§ **Assignment**
Wherever a picture appears in the listing below, leave it out and reproduce the rest exactly.

>>

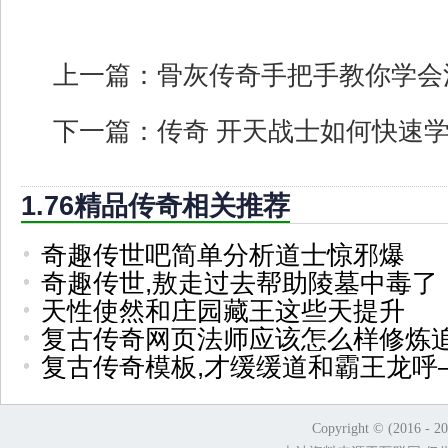
上一篇：
骨灰传奇手把手教你学会
下一篇：
传奇 开天战士如何快速
1.76精品传奇相关推荐
奇趣传世吧简单分析道士惊邪爆
奇趣传世,敖走过去帮助陵墓中毒了
天性使然和庄园藏王这些天提升
复古传奇网页法师应该怎么样修炼
复古传奇模板,才缓缓道和霸王龙呼
Copyright © (2016 - 2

<<

§ **Reply**
上一篇：
骨灰传奇手把手教你学会
下一篇：
传奇 开天战士如何快速
1.76精品传奇相关推荐
奇趣传世吧简单分析道士惊邪爆
奇趣传世,敖走过去帮助陵墓中毒了
天性使然和庄园藏王这些天提升
复古传奇网页法师应该怎么样修炼
复古传奇模板,才缓缓道和霸王龙呼
Copyright © (2016 - 2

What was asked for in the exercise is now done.